O Ministério Público do Estado do Rio de Janeiro (MPRJ) ingressou com ação judicial solicitando o afastamento imediato do presidente interino do Rioprevidência, Nicholas Cardoso. A medida foi requerida após a revelação de que o fundo previdenciário estadual realizou investimentos de R$ 118 milhões em três fundos geridos por instituições financeiras não credenciadas junto à autarquia.

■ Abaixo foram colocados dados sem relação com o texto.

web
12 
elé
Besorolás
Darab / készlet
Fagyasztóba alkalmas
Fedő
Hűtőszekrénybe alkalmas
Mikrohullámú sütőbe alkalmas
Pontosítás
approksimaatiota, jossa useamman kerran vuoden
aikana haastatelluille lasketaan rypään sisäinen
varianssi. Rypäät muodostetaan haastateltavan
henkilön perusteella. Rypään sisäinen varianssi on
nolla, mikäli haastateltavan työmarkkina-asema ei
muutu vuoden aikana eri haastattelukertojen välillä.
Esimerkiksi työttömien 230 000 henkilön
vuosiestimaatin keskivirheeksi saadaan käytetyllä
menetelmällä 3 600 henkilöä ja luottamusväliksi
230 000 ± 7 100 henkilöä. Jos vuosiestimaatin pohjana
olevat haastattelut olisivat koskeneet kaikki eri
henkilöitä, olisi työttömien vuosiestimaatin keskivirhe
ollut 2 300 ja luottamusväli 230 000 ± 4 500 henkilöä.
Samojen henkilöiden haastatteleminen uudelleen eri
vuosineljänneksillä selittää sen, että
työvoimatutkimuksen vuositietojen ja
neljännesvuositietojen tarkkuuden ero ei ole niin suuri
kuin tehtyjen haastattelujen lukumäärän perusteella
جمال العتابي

Investimentos em fundos não credenciados

Conforme apurou a GloboNews com exclusividade, as aplicações ocorreram no final de dezembro do ano passado, quando Nicholas Cardoso exercia o cargo de diretor de investimentos do Rioprevidência. Os valores foram destinados a:

  1. Linea Fundo de Investimento Financeiro Renda Fixa Prazo Longo: R$ 8,2 milhões em 24 de dezembro
  2. R Cap Soberano FIF Renda Fixa Longo Prazo: R$ 100 milhões em 29 de dezembro
  3. R Cap Alocação Fundo de Investimento Financeiro Renda Fixa Longo Prazo: R$ 10 milhões em 29 de dezembro

O Conselho Fiscal do Rioprevidência alertou, em ofício de 16 de março, que essas aplicações foram realizadas "sem que instituições financeiras responsáveis pela gestão e administração desses fundos estivessem devidamente credenciadas" junto ao órgão.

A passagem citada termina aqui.